People with special needs face a stigma that prevents them from receiving the same level of attention and accreditation as others; thankfully, times are changing, and leaders like 11-year-old Grace Isabella Wharton are paving the way for a new generation that demonstrates that people with special needs are just like everyone else.
Grace is a role model for others. She’s an 11-year-old blonde with a bright, effervescent grin that can brighten up any room. She has Down syndrome as well. The young girl is a true go-getter who doesn’t let anything get in her way.
She is currently represented by Zebedee Management, which has over 300 special needs clients. Children and adults with Down syndrome and other mental disorders are sometimes seen as social outcasts.

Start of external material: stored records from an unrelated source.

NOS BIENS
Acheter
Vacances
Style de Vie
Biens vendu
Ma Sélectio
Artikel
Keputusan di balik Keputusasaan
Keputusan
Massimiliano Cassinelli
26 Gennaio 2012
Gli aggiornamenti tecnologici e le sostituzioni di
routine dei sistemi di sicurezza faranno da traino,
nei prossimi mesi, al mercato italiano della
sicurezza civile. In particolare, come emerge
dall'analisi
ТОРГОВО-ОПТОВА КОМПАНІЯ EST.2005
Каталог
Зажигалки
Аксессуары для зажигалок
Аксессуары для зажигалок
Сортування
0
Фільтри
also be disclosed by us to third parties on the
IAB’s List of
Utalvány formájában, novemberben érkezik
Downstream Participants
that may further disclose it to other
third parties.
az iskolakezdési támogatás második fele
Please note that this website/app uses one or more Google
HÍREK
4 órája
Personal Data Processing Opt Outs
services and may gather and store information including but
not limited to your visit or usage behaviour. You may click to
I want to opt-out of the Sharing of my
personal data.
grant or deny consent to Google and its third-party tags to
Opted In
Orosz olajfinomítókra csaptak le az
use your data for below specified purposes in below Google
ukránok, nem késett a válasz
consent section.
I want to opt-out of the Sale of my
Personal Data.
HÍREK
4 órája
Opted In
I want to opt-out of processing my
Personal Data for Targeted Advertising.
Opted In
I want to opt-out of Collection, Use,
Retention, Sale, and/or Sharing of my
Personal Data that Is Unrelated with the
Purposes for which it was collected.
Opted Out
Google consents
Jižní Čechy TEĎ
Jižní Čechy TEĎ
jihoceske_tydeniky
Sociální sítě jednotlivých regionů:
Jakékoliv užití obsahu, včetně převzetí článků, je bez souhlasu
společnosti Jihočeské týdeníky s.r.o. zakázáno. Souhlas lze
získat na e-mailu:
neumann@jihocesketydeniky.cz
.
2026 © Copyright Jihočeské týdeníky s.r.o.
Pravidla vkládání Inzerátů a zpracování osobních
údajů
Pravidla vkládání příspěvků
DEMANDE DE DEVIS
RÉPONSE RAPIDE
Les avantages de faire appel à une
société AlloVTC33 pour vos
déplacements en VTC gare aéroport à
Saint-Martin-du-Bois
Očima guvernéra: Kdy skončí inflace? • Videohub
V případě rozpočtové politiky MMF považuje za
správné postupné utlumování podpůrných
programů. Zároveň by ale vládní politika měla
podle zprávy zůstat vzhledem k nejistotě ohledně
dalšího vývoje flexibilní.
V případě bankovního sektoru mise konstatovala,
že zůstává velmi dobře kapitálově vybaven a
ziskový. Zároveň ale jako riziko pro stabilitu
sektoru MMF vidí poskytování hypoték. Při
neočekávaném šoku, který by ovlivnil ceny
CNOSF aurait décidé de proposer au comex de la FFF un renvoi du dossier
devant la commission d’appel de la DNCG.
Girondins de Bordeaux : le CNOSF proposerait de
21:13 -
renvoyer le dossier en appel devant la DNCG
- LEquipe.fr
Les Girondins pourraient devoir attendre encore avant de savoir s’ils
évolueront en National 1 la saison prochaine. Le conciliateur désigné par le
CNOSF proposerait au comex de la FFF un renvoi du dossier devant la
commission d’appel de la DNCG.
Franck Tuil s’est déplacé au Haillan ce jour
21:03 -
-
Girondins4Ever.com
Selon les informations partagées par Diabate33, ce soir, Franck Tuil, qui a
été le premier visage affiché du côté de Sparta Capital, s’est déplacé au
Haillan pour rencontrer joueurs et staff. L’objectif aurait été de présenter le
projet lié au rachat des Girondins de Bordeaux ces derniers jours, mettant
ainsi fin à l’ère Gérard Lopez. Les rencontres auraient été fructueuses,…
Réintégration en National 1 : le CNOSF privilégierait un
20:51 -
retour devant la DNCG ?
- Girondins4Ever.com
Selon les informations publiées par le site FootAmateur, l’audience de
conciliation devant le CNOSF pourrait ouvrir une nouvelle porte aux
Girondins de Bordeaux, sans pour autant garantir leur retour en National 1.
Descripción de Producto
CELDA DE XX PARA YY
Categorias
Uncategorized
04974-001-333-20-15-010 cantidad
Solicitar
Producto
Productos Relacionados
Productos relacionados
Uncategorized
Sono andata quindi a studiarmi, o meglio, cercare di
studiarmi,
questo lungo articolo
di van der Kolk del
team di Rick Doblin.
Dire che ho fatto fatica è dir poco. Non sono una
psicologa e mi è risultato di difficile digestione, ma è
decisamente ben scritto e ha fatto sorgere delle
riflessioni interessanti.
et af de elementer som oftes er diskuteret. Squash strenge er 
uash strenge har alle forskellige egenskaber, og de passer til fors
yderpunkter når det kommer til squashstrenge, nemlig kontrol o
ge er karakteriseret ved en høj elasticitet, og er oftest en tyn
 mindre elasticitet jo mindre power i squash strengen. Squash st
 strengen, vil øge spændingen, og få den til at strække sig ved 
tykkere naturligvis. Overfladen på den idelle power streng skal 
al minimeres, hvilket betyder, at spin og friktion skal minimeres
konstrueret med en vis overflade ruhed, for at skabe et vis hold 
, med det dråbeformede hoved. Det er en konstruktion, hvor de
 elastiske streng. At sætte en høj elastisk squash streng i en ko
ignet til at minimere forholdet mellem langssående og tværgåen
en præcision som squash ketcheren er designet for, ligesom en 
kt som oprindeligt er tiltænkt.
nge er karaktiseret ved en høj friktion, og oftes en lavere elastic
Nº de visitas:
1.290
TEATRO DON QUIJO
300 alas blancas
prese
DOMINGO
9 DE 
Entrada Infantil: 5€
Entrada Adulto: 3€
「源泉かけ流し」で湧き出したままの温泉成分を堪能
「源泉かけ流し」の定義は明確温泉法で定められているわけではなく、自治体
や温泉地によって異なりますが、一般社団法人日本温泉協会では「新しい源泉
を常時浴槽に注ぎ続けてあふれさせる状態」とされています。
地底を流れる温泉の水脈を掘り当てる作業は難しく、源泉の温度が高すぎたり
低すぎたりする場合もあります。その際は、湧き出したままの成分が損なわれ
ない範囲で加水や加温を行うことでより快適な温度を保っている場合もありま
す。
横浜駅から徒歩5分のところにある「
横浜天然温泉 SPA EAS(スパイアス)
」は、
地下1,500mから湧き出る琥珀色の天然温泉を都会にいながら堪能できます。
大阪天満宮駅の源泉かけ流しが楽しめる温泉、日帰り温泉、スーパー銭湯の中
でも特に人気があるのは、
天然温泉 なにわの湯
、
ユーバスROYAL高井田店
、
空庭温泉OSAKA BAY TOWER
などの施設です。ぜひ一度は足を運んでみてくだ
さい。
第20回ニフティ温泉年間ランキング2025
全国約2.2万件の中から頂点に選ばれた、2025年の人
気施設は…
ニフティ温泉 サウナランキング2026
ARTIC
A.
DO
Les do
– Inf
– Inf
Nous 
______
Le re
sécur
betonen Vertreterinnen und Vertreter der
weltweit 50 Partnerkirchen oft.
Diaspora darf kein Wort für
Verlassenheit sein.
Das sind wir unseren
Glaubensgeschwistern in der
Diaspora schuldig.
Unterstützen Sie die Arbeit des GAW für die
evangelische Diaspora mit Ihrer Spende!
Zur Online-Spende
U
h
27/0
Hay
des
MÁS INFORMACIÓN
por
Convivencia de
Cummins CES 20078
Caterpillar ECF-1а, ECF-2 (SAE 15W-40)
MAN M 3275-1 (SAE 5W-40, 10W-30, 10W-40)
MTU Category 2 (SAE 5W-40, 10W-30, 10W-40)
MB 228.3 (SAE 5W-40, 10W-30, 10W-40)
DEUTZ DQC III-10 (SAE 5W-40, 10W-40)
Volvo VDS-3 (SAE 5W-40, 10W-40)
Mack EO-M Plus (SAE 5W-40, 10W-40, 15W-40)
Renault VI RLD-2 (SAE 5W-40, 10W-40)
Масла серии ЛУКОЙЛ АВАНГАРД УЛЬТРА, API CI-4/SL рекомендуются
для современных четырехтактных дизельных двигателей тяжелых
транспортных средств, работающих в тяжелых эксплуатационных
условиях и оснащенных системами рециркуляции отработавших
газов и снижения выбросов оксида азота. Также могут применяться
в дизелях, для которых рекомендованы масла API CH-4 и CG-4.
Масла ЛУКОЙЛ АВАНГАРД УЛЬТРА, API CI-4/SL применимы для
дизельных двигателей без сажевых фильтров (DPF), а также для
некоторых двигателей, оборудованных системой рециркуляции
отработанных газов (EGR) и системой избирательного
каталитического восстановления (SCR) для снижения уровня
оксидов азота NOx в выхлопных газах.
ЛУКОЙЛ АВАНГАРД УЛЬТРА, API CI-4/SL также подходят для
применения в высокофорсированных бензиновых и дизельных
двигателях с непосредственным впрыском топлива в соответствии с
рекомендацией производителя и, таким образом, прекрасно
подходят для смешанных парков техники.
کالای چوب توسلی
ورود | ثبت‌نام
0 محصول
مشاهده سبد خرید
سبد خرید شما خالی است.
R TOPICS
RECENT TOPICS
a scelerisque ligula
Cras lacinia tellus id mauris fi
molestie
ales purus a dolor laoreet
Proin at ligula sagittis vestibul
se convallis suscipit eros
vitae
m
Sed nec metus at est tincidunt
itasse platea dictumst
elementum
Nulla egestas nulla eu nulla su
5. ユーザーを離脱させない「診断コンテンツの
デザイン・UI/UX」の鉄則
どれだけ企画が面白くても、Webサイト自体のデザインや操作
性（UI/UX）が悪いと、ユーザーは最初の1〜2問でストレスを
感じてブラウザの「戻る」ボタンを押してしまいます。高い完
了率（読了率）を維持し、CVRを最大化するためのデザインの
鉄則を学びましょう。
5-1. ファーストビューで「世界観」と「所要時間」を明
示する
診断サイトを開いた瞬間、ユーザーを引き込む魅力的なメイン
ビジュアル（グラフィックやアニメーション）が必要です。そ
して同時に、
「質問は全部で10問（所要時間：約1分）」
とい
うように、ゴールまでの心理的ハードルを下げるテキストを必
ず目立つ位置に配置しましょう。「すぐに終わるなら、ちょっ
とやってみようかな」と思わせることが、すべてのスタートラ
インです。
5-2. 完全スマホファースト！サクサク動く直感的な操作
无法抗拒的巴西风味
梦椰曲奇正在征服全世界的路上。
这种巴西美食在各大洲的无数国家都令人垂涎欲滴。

Laura Johnson, a co-founder of Grace’s modeling agency, stated the company was founded to highlight model diversity. According to Johnson, who spoke to the Daily Mail:
“We believed there weren’t enough chances for people with disabilities in the fashion, advertising, television, and film industries, and we wanted to see a difference,” Johnson said.
Grace was a firm believer in the agency’s co-founder from the start. “We knew Grace was going to be fantastic in this part right away. She’s a stunning little creature, all smiles and self-assurance” she stated.
She went on to say how popular the young model was. “She is unquestionably one of our success stories,” remarked the co-founder.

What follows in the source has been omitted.